- Theatrical release poster
- Directed by: Gene Wilder
- Written by: Gene Wilder
- Produced by: Gene Wilder
- Starring: Gene Wilder Carol Kane Dom DeLuise
- Cinematography: Gerald Hirschfeld
- Edited by: Anthony A. Pellegrino
- Music by: John Morris
- Production company: 20th Century-Fox
- Distributed by: 20th Century Fox
- Release dates: December 16, 1977 (New York); December 18, 1977 (United States);
- Running time: 89 minutes
- Country: United States
- Language: English
- Budget: $4.8 million
- Box office: $21 million

= The World's Greatest Lover =

1977 film by Gene Wilder

The World's Greatest Lover is a 1977 American parody film directed, written by and starring Gene Wilder, and co-starring Carol Kane and Dom DeLuise. It is a tribute/spoof of classic silent comedies and the "old Hollywood" of the 1920s, specifically the popularity of romantic icon Rudolph Valentino.

==Plot==
In the silent film era, Rainbow Studios executives figure they are losing revenue to a rival studio because they do not have Rudolph Valentino. Led by studio head Adolph Zitz, they decide to hold a contest for the World's Greatest Lover in order to find a star to combat Valentino's popularity.

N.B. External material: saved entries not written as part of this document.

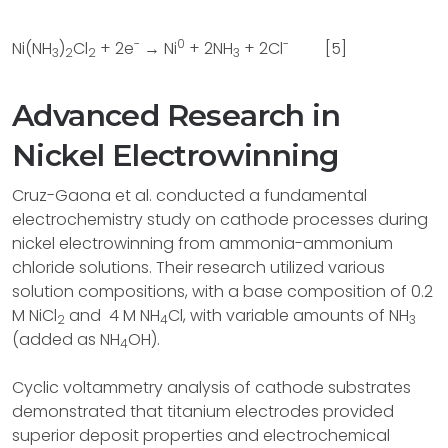
-
0
-
Ni(NH
)
Cl
+ 2e
→ Ni
+ 2NH
+ 2Cl
[5]
3
2
2
3
Advanced Research in
Nickel Electrowinning
Cruz-Gaona et al. conducted a fundamental
electrochemistry study on cathode processes during
nickel electrowinning from ammonia-ammonium
chloride solutions. Their research utilized various
solution compositions, with a base composition of 0.2
M NiCl
and
4 M NH
Cl, with variable amounts of NH
2
4
3
(added as NH
OH).
4
Cyclic voltammetry analysis of cathode substrates
demonstrated that titanium electrodes provided
superior deposit properties and electrochemical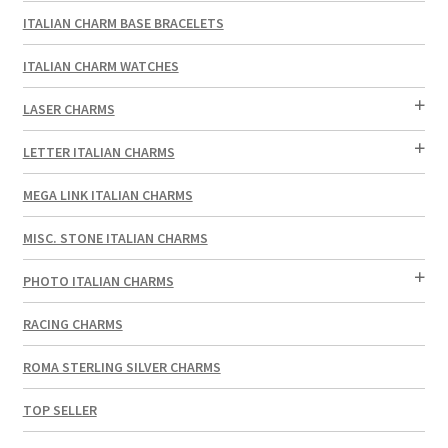
ITALIAN CHARM BASE BRACELETS
ITALIAN CHARM WATCHES
LASER CHARMS
LETTER ITALIAN CHARMS
MEGA LINK ITALIAN CHARMS
MISC. STONE ITALIAN CHARMS
PHOTO ITALIAN CHARMS
RACING CHARMS
ROMA STERLING SILVER CHARMS
TOP SELLER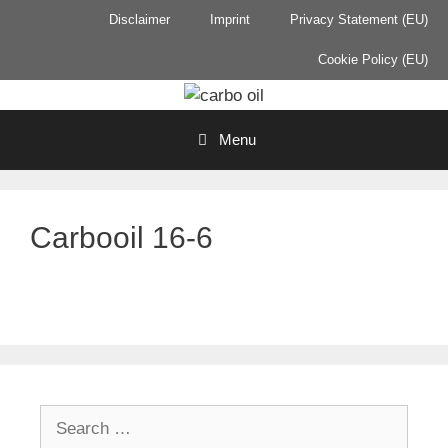
Skip
Disclaimer
Imprint
Privacy Statement (EU)
to
content
Cookie Policy (EU)
Menu
Carbooil 16-6
Search
for: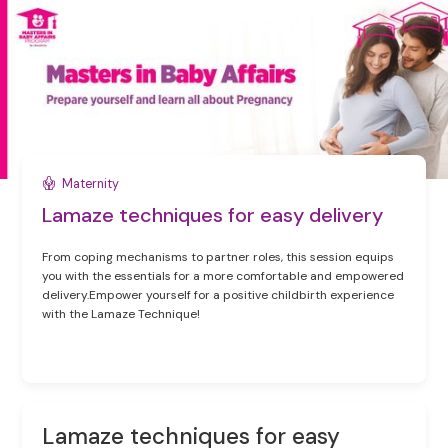
Maternity
Lamaze techniques for easy delivery
From coping mechanisms to partner roles, this session equips
you with the essentials for a more comfortable and empowered
delivery.Empower yourself for a positive childbirth experience
with the Lamaze Technique!
Lamaze techniques for easy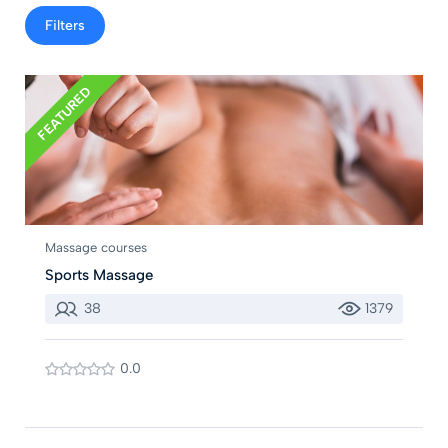
Filters
FEATURED
Massage courses
Sports Massage
38
1379
0.0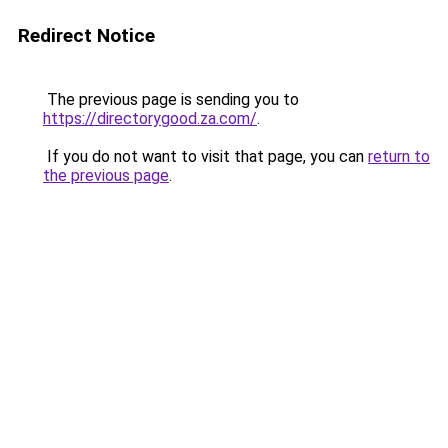
Redirect Notice
The previous page is sending you to
https://directorygood.za.com/
.
If you do not want to visit that page, you can
return to
the previous page
.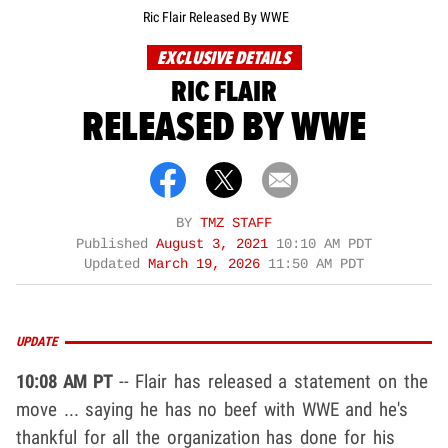
Ric Flair Released By WWE
EXCLUSIVE DETAILS
RIC FLAIR
RELEASED BY WWE
BY
TMZ STAFF
Published
August 3, 2021
10:10 AM PDT
Updated
March 19, 2026
11:50 AM PDT
UPDATE
10:08 AM PT
-- Flair has released a statement on the
move ... saying he has no beef with WWE and he's
thankful for all the organization has done for his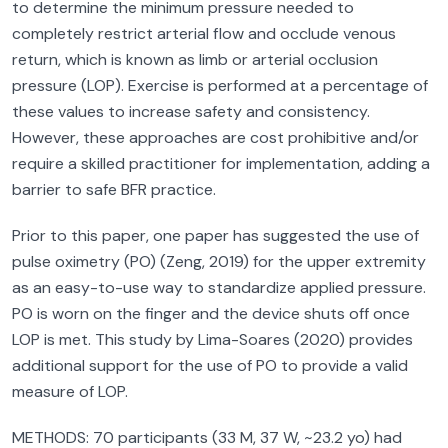
to determine the minimum pressure needed to
completely restrict arterial flow and occlude venous
return, which is known as limb or arterial occlusion
pressure (LOP). Exercise is performed at a percentage of
these values to increase safety and consistency.
However, these approaches are cost prohibitive and/or
require a skilled practitioner for implementation, adding a
barrier to safe BFR practice.
Prior to this paper, one paper has suggested the use of
pulse oximetry (PO) (Zeng, 2019) for the upper extremity
as an easy-to-use way to standardize applied pressure.
PO is worn on the finger and the device shuts off once
LOP is met. This study by Lima-Soares (2020) provides
additional support for the use of PO to provide a valid
measure of LOP.
METHODS: 70 participants (33 M, 37 W, ~23.2 yo) had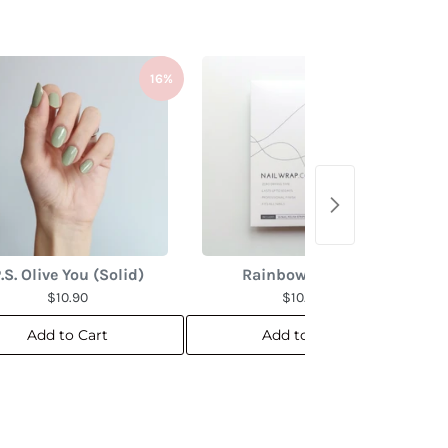
16%
16%
.S. Olive You (Solid)
Rainbow Marble
$10.90
$10.90
Add to Cart
Add to Cart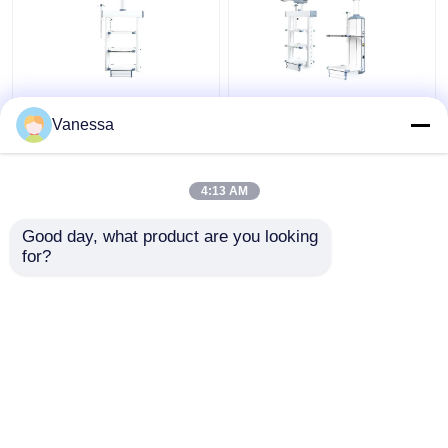
AMBER Flexible
Hospital Electric
Integrated functions
Adjustable Medical
Vanessa
Ceiling Mounted
Pendant Surgical Boom
Medical Gas Pendants​
4:13 AM
Get Best Price
Get Best Price
Good day, what product are you looking 
for?
Contact Us
Contact Us
View More
Home
About Us
Contact Us
Desktop Site
Sitemap
Privacy Policy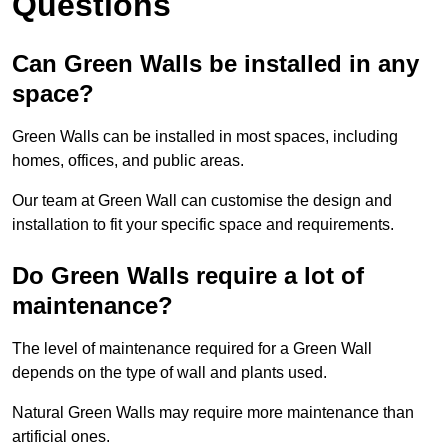
Questions
Can Green Walls be installed in any
space?
Green Walls can be installed in most spaces, including
homes, offices, and public areas.
Our team at Green Wall can customise the design and
installation to fit your specific space and requirements.
Do Green Walls require a lot of
maintenance?
The level of maintenance required for a Green Wall
depends on the type of wall and plants used.
Natural Green Walls may require more maintenance than
artificial ones.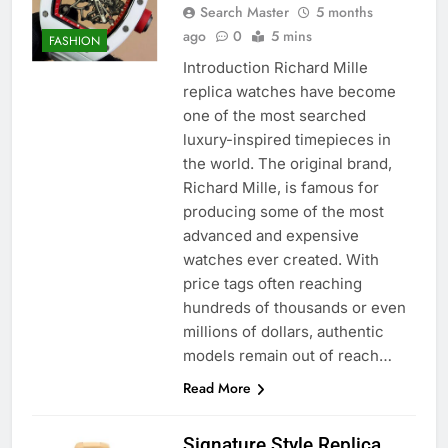
Search Master
5 months
ago
0
5 mins
FASHION
Introduction Richard Mille
replica watches have become
one of the most searched
luxury-inspired timepieces in
the world. The original brand,
Richard Mille, is famous for
producing some of the most
advanced and expensive
watches ever created. With
price tags often reaching
hundreds of thousands or even
millions of dollars, authentic
models remain out of reach…
Read More
Signature Style Replica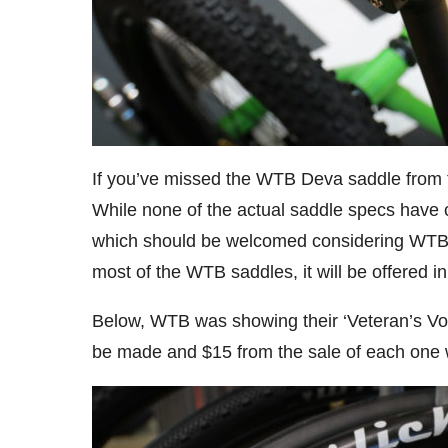
If you’ve missed the WTB Deva saddle from th
While none of the actual saddle specs have
which should be welcomed considering WTB
most of the WTB saddles, it will be offered 
Below, WTB was showing their ‘Veteran’s Volt,
be made and $15 from the sale of each one w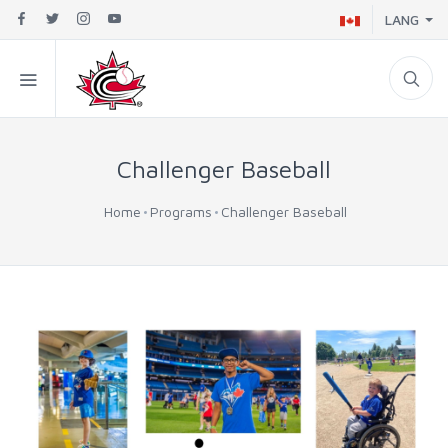
LANG
Challenger Baseball
Home
Programs
Challenger Baseball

Rudy Hickman is a neurotic baker from Milwaukee, but aspires to become a Hollywood star. His entry into the contest tests his marriage, and his neuroses manifest in his screen test, where he nearly kills his fellow actress. Surprisingly, this behavior scores favorably with Zitz and the studio executives reviewing his performance. Now calling himself "Rudy Valentine," he gets a slot in the final phase of the contest, just after finding his wife Annie has left him.

==Cast==
- Gene Wilder as Rudy Hickman / Rudy Valentine
- Carol Kane as Annie Hickman
- Dom DeLuise as Adolph Zitz
- Fritz Feld as Tomaso Abalone
- Ronny Graham as The Director
- Danny DeVito as Assistant Director
- Rolfe Sedan as Train Conductor

==Production==

The railroad scenes when Valentine and his wife travel from Milwaukee to Hollywood were filmed on the Sierra Railroad in Tuolumne County, California.

==Release==
The world premiere of The World's Greatest Lover took place in New York, on December 16, 1977. It was screened in Los Angeles on December 18, 1977, and released in the United States nationwide, by 20th Century Fox.

===Home media===
The film was originally released in many countries on VHS. 20th Century Fox released the film on DVD in April 2006 with two special features; an audio commentary with Gene Wilder and the original theatrical trailer.

==Reception==
===Critical response===
Critics who compared it to Wilder's earlier works with Mel Brooks were left largely unimpressed by the film, feeling it was not as balanced as previous works, and felt more excessive.

Vincent Canby of The New York Times described the film as not only "frequently side-splitting," but "uncommonly handsome" for a comedy, "the period sets and costumes having a lot of the fantasy quality of a stylish Broadway musical." Arthur D. Murphy of Variety called the film "a good period comedy," adding, "This time the individual sketchpieces ... emerge as varyingly humorous episodes strung out on a skimpy story line." Gene Siskel of the Chicago Tribune gave the film 2 stars out of 4 and reported, "I rarely laughed or even smiled during 'The World's Greatest Lover.' Quite the contrary, I found it depressing, because at the same time I wasn't laughing I realized that Wilder, one of the screen's finest bittersweet comic actors, seems hell-bent on a directing career. Therefore, to see 'The World's Greatest Lover' is to be filled with a sense of loss, the loss of seeing less of Wilder in Brooks' films or films other than his own." Gary Arnold of The Washington Post called the film "not very clever at all" and wrote, "The prevailing tone of 'Lover' is shrill wretched excess, in both slapstick and sentimental passages." Clyde Jeavons of The Monthly Film Bulletin wrote, "On top of its statutory, and for the most part uninspired slapstick, the film borrows freely from many of Hollywood's more anarchic comedians, from the Marx Brothers to Jerry Lewis, but never accurately enough to give the audience the satisfaction of recognition. Most unsettling of all is Wilder's own brand of rampaging comic hysteria, which here goes disastrously unchecked ... and augmented by the similar excesses of Dom DeLuise, Fritz Feld and Carl Ballantine, generates more decibels than laughs."

===Box office===
Despite the negative reception, the film was a commercial success. Produced on a budget of $4.8 million, the film grossed $21 million at the box office, earning $9.9 million US theatrical rentals. It was the 25th highest-grossing film of 1977.